Consumers have asked supermarkets voluntarily improve how they display the unit price (price per unit of measure) of packaged grocery items.
The call, backed by the national consumer advocate Choice, comes from the Queensland Consumers Association (QCA) which lead the national campaign that 5 years ago resulted in large supermarkets being required to provide unit pricing to help shoppers easily compare values.
QCA spokesperson, Ian Jarratt, said too many unit prices are difficult or impossible for many shoppers to notice and read and this is substantially reducing the consumer use of, and benefits from, unit pricing.
QCA estimates that improved unit pricing and more consumer education could easily lift the benefits consumers get from unit pricing by hundreds of millions of dollars a year.
QCA says Australian supermarkets should follow the example of their UK counterparts and commit to voluntarily improving how they display unit prices on shelf labels and other in-store signs.

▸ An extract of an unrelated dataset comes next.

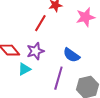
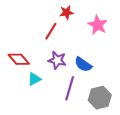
pink star: (85, 17) -> (98, 25), turned -30
purple star: (35, 51) -> (57, 60), moved, turned 30

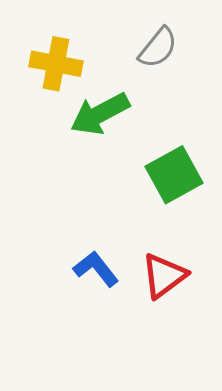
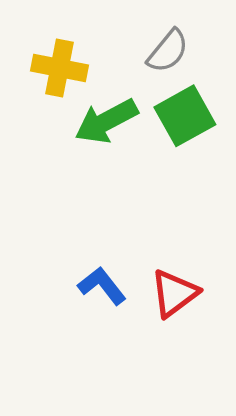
green square: (174, 175) -> (185, 116), moved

This would be a marvellous present to shoppers from supermarkets for both the 5th anniversary of the start of unit pricing and for Christmas and significantly reduce the cost of living pressure on households
Ian Jarratt says unit pricing was brought in so that shoppers could compare the value of different pack sizes, brands, special and regular offers, packaged and unpackaged products, etc. without having to use a calculator or do tricky mental arithmetic.
But he says now many shoppers need a magnifying glass to easily read far too many unit prices. This is defeating the whole purpose of the system to make it very easy for all shoppers to compare all prices and values.